Todos coinciden en que el lamentable desempeño de los estudiantes en la universidad se explica por la mala preparación que traen del secundario, pero nadie hace nada por remediar las deficiencias del ciclo medio en sus dos áreas críticas: matemáticas y castellano. El rector de la UBA asegura de que el CBC, una especie de curso de ingreso instalado en esa universidad, obra como nivelador y eleva el número de ingresantes al 55 o 60%. Tengo mis dudas. Si fuera así, ¿por qué no se llevan las técnicas pedagógicas del CBC al ciclo medio? La respuesta está en el porcentaje de egresados, que no varía demasiado respecto del promedio nacional. Barbieri asegura que llega al 40% de los aspirantes, y habrá que creerle porque no encontré estadísticas de la UBA posteriores al 2011, pero no aclara en qué se gradúan. Un recuento nacional puede darnos una pista: en 2016 se recibieron 5.197 psicólogos (que en términos de conocimiento es lo mismo que decir astrólogos) frente a 8.303 ingenieros en las 32 especialidades. Para mejorar sus números, la UBA y otras universidades públicas han inventado además un sinnúmero de “carreras nuevas”, como diseño o comunicación social, más propias de una escuela de artes y oficios que de una universidad, señuelos para jóvenes incautos o procedentes justamente de hogares de pobre ilustración donde nadie está en condiciones de hacerles ver la diferencia entre una disciplina académica, una superchería y un oficio.

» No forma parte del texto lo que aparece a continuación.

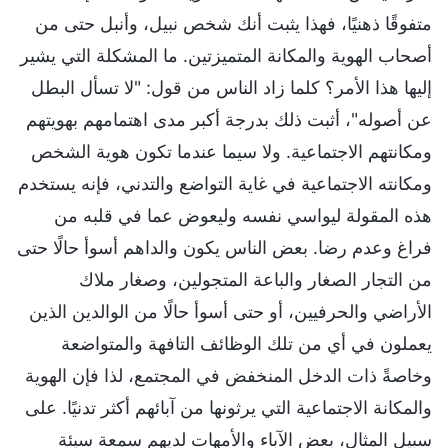
متفوقًا ذهنيًا، فهذا يثبت أنك شخص نبيل، وأنبل حتى من
أصحاب الهوية والمكانة المتميزتين. ما المشكلة التي يشير
إليها هذا الأمر؟ كلما زاد الناس من قول: "لا تسأل البطل
عن أصوله"، أثبت ذلك بدرجة أكبر مدى اهتمامهم بهويتهم
ومكانتهم الاجتماعية. ولا سيما عندما تكون هوية الشخص
ومكانته الاجتماعية في غاية التواضع والتدني، فإنه يستخدم
هذه المقولة ليواسي نفسه وليعوض عما في قلبه من
فراغ وعدم رضا. بعض الناس يكون والداهم أسوأ حالًا حتى
من التجار الصغار والباعة المتجولين، وصغار ملاك
الأراضي والحرفيين، أو حتى أسوأ حالًا من الوالدين الذين
يعملون في أي من تلك الوظائف التافهة والمتواضعة
وخاصةً ذات الدخل المنخفض في المجتمع، لذا فإن الهوية
والمكانة الاجتماعية التي يرثونها من آبائهم أكثر تدنيًا. على
سبيل المثال، بعض الآباء والأمهات لديهم سمعة سيئة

A cien años de la Reforma de 1919, la universidad pública argentina es masiva en su ingreso, elitista en su egreso y desnaturalizada en su propósito, desconcertada en cuanto a su “misión”. El mito del trampolín social se mantiene porque le sirve a varios: en la UBA ocupa por ejemplo a la legión de docentes que dictan los cursos del CBC (25% del alumnado total de esa universidad), a quienes intervienen como tutores o facilitadores para los alumnos retrasados, a los encargados de dar clase al 75% que nunca se va a recibir; permite disimular el hecho de que la matrícula de estudiantes extranjeros que solventamos todos haya aumentado un 482% en las últimas dos décadas, para alimentar un negocio principalmente inmobiliario y ya descripto como “turismo educativo”; y proporciona una tribuna única, masiva, irrestricta y económica para la propaganda marxista, imposible de alcanzar de otro modo. Pero el mantenimiento del mito tiene su costo, que pagan como siempre los sectores sociales a los que se dice proteger. La falta de examen de ingreso a la universidad despoja de sentido, incentivos y rigor al ciclo secundario, al punto que ya ni padres ni docentes ni alumnos saben en definitiva para qué sirve. Los alumnos talentosos pero sin recursos no tienen dónde ni cómo demostrar su valía y acceder a una beca. El ciclo medio es el más alto nivel de educación al que la mayoría de la población argentina va a acceder jamás (por lo tanto el llamado a definir el perfil educativo de nuestra sociedad) y su notorio fracaso debería ser la máxima preocupación de las autoridades. Un secundario eficaz es además condición para que el acceso “nominal” a la educación superior se convierta en un acceso real. Cien años después de Córdoba, estamos necesitados de una reforma de la educación media.